The training data for Physical Intelligence's new robot model contained exactly two relevant clips involving an air fryer: one where a different robot pushed the appliance closed, and one where a robot placed a plastic bottle inside it. Neither clip involved cooking anything. When researchers gave the model the instruction "cook a sweet potato," it failed. Then they walked it through the steps in plain language, and it worked.

That jump, from 5% to 95% success, is the story. But it isn't the whole story.

What π0.7 actually is

Physical Intelligence, a two-year-old San Francisco startup that has raised over $1 billion and was last formally valued at $5.6 billion, published research on April 16, 2026 introducing π0.7, a generalist robot model. The core claim is what the company calls compositional generalization: the ability to stitch together fragments of unrelated training data, combine them with broad web-scale pretraining, and arrive at a functional understanding of something the model has essentially never encountered.

The air fryer is the clearest demonstration of what that means in practice. The model had no direct training on cooking with one. It had tangential footage, a closing motion and an object placement, and whatever it had absorbed from the wider world during pretraining. Given a task with no coaching, it failed. Given step-by-step verbal instructions, it succeeded at a rate that jumped from 5% to 95% after researchers spent roughly half an hour refining how the task was described.

The quieter result

The air fryer makes a good headline. The more significant finding is something else.

A single π0.7 model, with no task-specific fine-tuning, matches the performance of Physical Intelligence's previous specialist models across laundry folding, espresso preparation, and box assembly. Those specialists, called π*0.6, were trained using a dedicated reinforcement learning algorithm called RECAP, designed specifically to maximize performance on individual tasks. Each one was hand-tuned. The generalist beat them all without any of that.

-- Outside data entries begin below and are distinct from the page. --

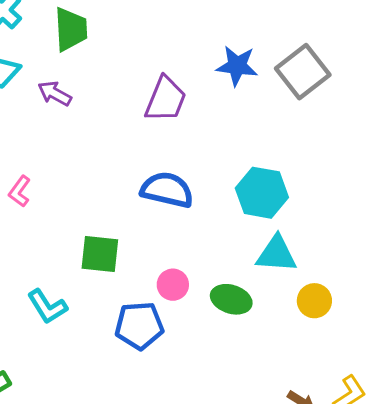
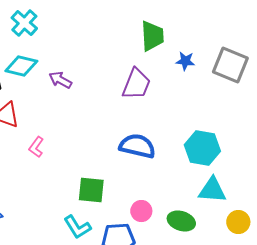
green trapezoid: (71, 29) -> (152, 36), moved
blue star: (237, 66) -> (185, 61), size x0.7
gray square: (303, 72) -> (230, 65), turned -30
cyan L-shape: (47, 307) -> (77, 227), moved

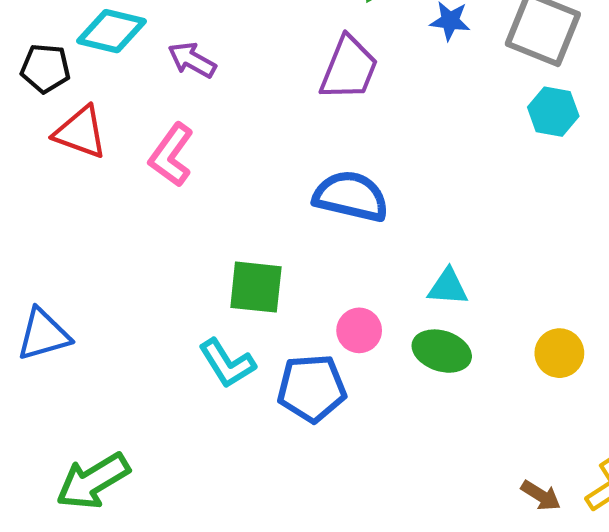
pink L-shape: (36, 147) -> (171, 155), moved, size x1.4
cyan hexagon: (202, 148) -> (553, 112), moved, size x0.7
cyan triangle: (212, 190) -> (448, 287), moved, size x0.7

The gap between generalist and specialist is now zero. That's a threshold the robotics field has been chasing for years, and most researchers expected it to take several more model generations to close.

The threshold language

Co-founder Sergey Levine, who is also a UC Berkeley professor focused on AI for robotics, draws an explicit comparison to what happened with large language models:

"Once it crosses that threshold where it goes from only doing exactly the stuff that you collect the data for to actually remixing things in new ways, the capabilities are going up more than linearly with the amount of data."

That phrasing, "more than linearly," is the part worth paying attention to. It's the same pattern language model researchers used when scaling started compounding in unexpected ways. The claim is that the returns on data are no longer proportional. More data produces disproportionately more capability. If that's true in robotics, the field is at an earlier version of a curve people already know the shape of.

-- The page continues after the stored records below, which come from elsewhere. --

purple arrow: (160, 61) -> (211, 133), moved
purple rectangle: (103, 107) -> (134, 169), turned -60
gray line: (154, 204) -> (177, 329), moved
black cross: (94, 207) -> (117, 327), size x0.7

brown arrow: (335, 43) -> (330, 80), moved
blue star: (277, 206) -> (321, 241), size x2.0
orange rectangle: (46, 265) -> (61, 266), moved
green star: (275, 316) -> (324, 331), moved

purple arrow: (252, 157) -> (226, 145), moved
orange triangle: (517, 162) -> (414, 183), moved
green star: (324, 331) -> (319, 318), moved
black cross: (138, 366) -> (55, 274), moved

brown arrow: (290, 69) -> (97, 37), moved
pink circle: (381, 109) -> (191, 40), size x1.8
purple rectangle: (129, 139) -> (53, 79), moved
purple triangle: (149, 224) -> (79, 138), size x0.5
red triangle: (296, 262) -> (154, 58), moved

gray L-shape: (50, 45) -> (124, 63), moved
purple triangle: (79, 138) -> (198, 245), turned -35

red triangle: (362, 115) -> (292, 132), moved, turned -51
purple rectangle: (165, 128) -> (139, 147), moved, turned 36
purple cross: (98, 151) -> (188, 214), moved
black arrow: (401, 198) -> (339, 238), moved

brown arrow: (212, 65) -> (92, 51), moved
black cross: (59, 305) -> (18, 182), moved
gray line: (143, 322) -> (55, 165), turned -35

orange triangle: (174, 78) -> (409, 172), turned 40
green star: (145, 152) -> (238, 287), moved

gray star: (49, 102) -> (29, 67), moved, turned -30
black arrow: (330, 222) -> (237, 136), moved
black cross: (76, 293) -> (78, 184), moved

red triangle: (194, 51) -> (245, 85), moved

Research scientist Ashwin Balakrishna, who helped build the model, described the shift in personal terms: "My experience has always been that when I deeply know what's in the data, I can kind of just guess what the model will be able to do. I'm rarely surprised. But the last few months have been the first time where I'm genuinely surprised."

He bought a random gear set, asked the robot to rotate a gear, and it worked. Nobody trained it on that.

What's still fragile

The researchers are careful not to oversell it, and the honesty is useful.

Prompting has to be precise. The wrong wording on a task instruction doesn't just reduce performance, it can drop success rates back toward the floor. The knowledge inside the model is diffuse, assembled from fragments nobody can fully trace, and nobody on the team can predict with confidence where it will hold and where it will quietly break.

Lucy Shi, a Physical Intelligence researcher and Stanford computer science PhD student, put it plainly: "Sometimes the failure mode is not on the robot or on the model. It's on us. Not being good at prompt engineering."

That's a meaningful admission. The model's generalization depends on how well a human can articulate a task. The robot figured out the air fryer, but only because a researcher spent thirty minutes finding the right words.

Levine is also clear about the current ceiling: "You can't tell it, 'Hey, go make me some toast.'" The tasks demonstrated are still relatively structured, and the company acknowledges that criticism. But they also published the numbers, and the numbers are hard to dismiss.

Why it matters

Robotics has had a version of this conversation before. Every few years there's a demo that looks like an inflection point and turns out to be a carefully constructed exception. The skepticism is earned.

What's different here is that the generalist-specialist parity result is a direct, measurable comparison against the company's own prior work, not against an abstract benchmark. Physical Intelligence tuned those specialist models specifically to perform well. The generalist matched them without that tuning. That's not a demo. That's a controlled comparison.

The company is now reportedly in discussions for a new funding round that would value it near $11 billion, roughly double its last formal valuation. Investors appear to be reading the same paper.

The standard objection to every robotics milestone is that it happened in a lab, on a task that was designed to succeed, with humans watching. That objection still applies here. But the researchers themselves say they're being surprised by what the model can do. When the people who built something can no longer predict its behavior from first principles, something has changed.

If a robot can figure out an air fryer from two unrelated training clips, the question worth sitting with isn't whether this is impressive. It's which task you currently assume still requires a human that quietly falls next, and whether you'd even notice when it did.